CC @Helge_Hess1/@tanner0101/@IanPartridge for the existing Redis drivers.

johannesweiss · April 1, 2019, 5:19pm

Thank you for your propsal!

I have a question about this function signature. This suggests that operation can return a value of any type but that surprises me because we can't transform any type into a RESPValue. Am I missing something?

Helge_Hess1 · April 1, 2019, 5:23pm

Just for reference (I don't plan to submit anything, nor do I think I qualify as a single person vendor ), my implementations are over here:

swift-nio-redis, this is just the RESP parser/encoder and a pipeline setup. It intentionally doesn't do any connection management so it is useful in arbitrary setups. Including on the server side.
swift-nio-redis-client, this is building on top of swift-nio-redis and adds a Node.js like API, including the related connection management API. Has PubSub. Also supports promises.
redi/s, my swift-nio-redis based Redi/S server. This is benchmarked against the C server and I optimised it as far as I could at the time, I should try again w/ Swift 5

IMO the implementation is decent and highly optimised and profiled against Redi/S. The RESP and client module works with both, NIO 1/2 and and Swift 4/5, I think I didn't port Redi/S to 5/NIO-2 yet.

I think we discussed that before, IMO it is nice if the protocol encoders/decoders are at least kept in separate modules.

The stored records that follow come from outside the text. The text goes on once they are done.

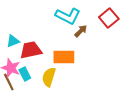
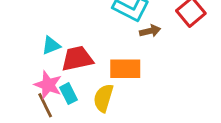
brown arrow: (81, 31) -> (150, 31), turned 32

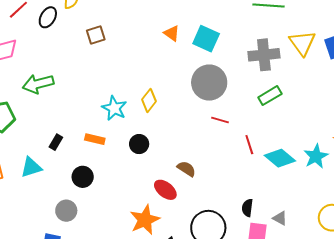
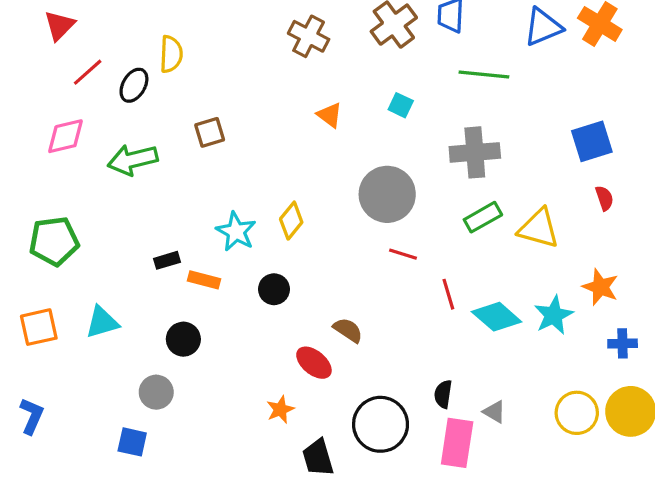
brown square: (96, 35) -> (210, 132), moved
cyan square: (206, 39) -> (401, 105), moved, size x0.6
yellow triangle: (302, 43) -> (539, 228), moved, turned -40
green arrow: (38, 84) -> (133, 160), moved
black rectangle: (56, 142) -> (167, 260), moved, turned 42
orange star: (145, 220) -> (280, 410), size x0.6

Also I'd very much prefer to see (and strongly recommend to build) a common NIO connection handling and pooling library before clients are added. Otherwise we end up with N different implementations. (If high level clients are to be added to NIO in the first place, which IMO is debatable, I'd prefer to include just protocol implementations in the spirit of NIOHTTP1/2/WebSocket).

johannesweiss · April 1, 2019, 5:27pm

Totally everybody can suggest libraries. To move forward to the later SSWG maturity stages there is a requirement of having a few committers and probably also a 'sponsor' from the SSWG just in case you'd walk away from your project or in case there's a bad security vulnerability whilst you're on a long holiday.

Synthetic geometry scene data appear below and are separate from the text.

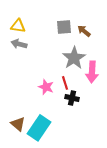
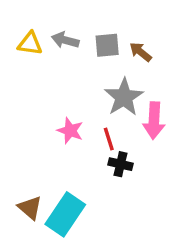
gray arrow: (19, 44) -> (65, 40), moved
pink star: (46, 87) -> (70, 131), moved

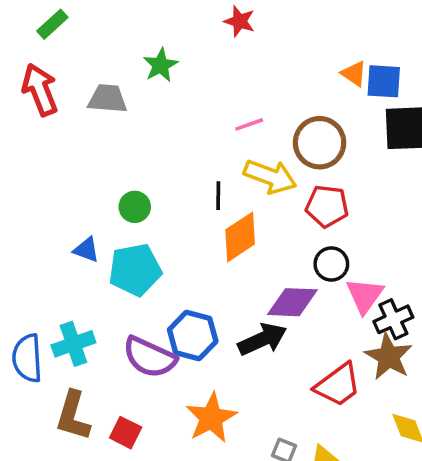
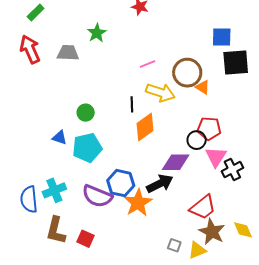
orange triangle: (354, 74) -> (203, 87), moved
red pentagon: (327, 206) -> (209, 129), moved
brown star: (389, 357) -> (212, 232), moved
orange star: (211, 418) -> (138, 203), moved

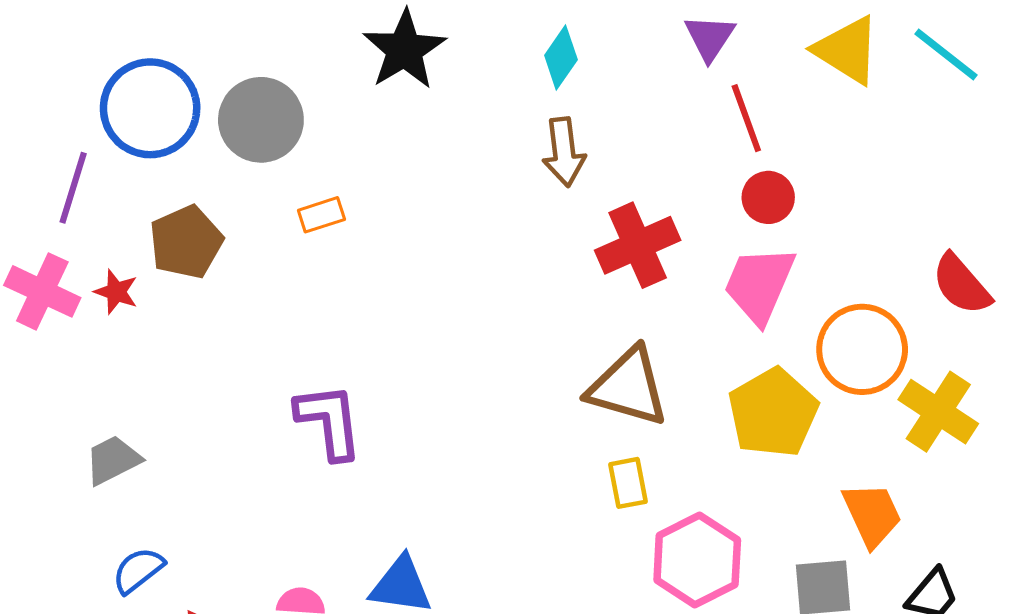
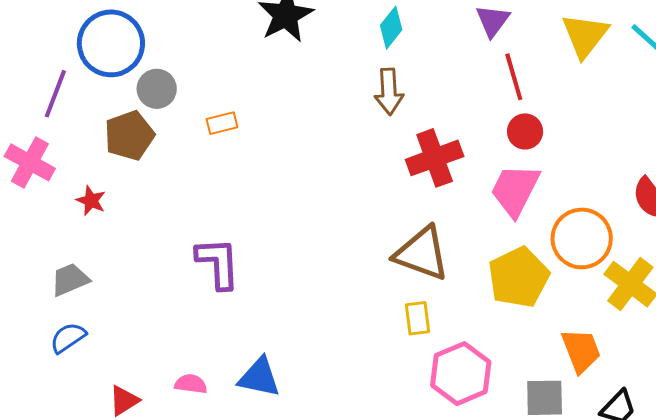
yellow triangle: (847, 50) -> (585, 35), turned 32
gray circle: (261, 120) -> (157, 89), moved, size x0.7
red star: (116, 292) -> (91, 201), moved
blue semicircle: (138, 570) -> (68, 338), moved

Helge_Hess1 · April 1, 2019, 5:31pm

I think this is incorrect. Redis strings should always be treated as arbitrary Data objects, even a simple string doesn't have to be UTF-8, could be Latin-1 as well. They call them "strings", but they are Data objects really.

case bulkString([UInt8])

I think it is desirable to keep this as a ByteBuffer/ByteBuffer slice. Again, just for reference I have this thing:

public enum RESPValue {
  case simpleString(ByteBuffer)
  case bulkString  (ByteBuffer?)
  case integer     (Int)
  case array       (ContiguousArray<RESPValue>?)
  case error       (RESPError)
}

Mordil · April 1, 2019, 5:40pm

The function signature does allow that possibility, but is documented as "undefined behavior" in a sense - as the purpose of this callback is to have access to the RedisClient for invoking commands.

RedisPipeline implements RedisClient to handle the enqueuing of commands through send(command:with:).

I wrote an issue to at least improve the ergonomics of execute(): nio-redis#28

I have a feeling that while working on that, the enqueue(operation:) signature will be more restrictive to prevent inadvertent API misuse

johannesweiss · April 1, 2019, 5:41pm

Yes, I think we should restrict the API to not permit undefined behaviour if at all possible. And in this case it seems like it's totally possible.

Mordil · April 1, 2019, 5:48pm

I'll update the proposal to include the different parts of the implementation, rather than a single repo.

I think we discussed that before, IMO it is nice if the protocol encoders/decoders are at least kept in separate modules.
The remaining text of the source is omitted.